Read and Process E-mail Attachments
Update: This article covers the e-mail parsing functionality of mailparser.io. If you are looking for a solution to parse email attachments, and convert PDF to Excel, we have exciting news for you! We decided to launch a service dedicated to PDF document parsing. Check out Docparser and get an invite to our closed Beta.
Since the beginning of mailparser.io one particular feature request popped up every couple of days. People were asking if it was possible to automatically read and process text stored inside e-mail attachments. Quickly it became clear to us that this is something we want to build for our customers!
Today we are super happy to announce the launch of our new Email Attachment Parser! It is now possible to pull text from files which are attached to your e-mails. The file formats from which our parser can read data from are PDF, Excel Spreadsheets, CSV, TXT or XML files.
How to extract text text from attached files?
This is how it works: Send over an email with a file attachment to your @mailparser.io inbox. Then, you can create a new parsing rule for each data field you want to extract from the attachment. Set the source of the parsing rule to “Attachment” and choose “Text Content”. If you are parsing Spreadsheet file or you want to extract table rows from a PDF file, switch the filter to “Text Cells”. You will then see the text parts of the attached file. The image below shows this step.

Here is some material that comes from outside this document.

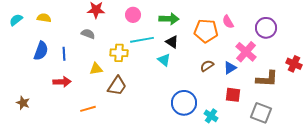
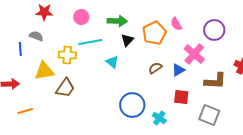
orange pentagon: (206, 31) -> (154, 33), turned -30
black triangle: (172, 42) -> (127, 40), moved, turned 40
blue line: (64, 54) -> (20, 49), moved
yellow triangle: (96, 69) -> (44, 71), size x1.5
orange line: (88, 109) -> (25, 111), moved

From there on, everything works as usual: you can chain up multiple text filters until your data field is isolated from the rest. Have a look at the next image to see this in action. With a first filter we define where the data we want to extract is located inside the the text of the attachment. Then, we define where the data field ends with another filter.
Which file formats are supported?
Right now it is possible to extract text from .pdf files, .xls and .xlxs Excel Spreadsheets, .csv files, generic .txt and .xml files. If your file format is not listed yet, let us know and we will look into it . The basic idea stays always the same. No matter which file format, the text will be extracted and is then available as if it was text in the body of the email.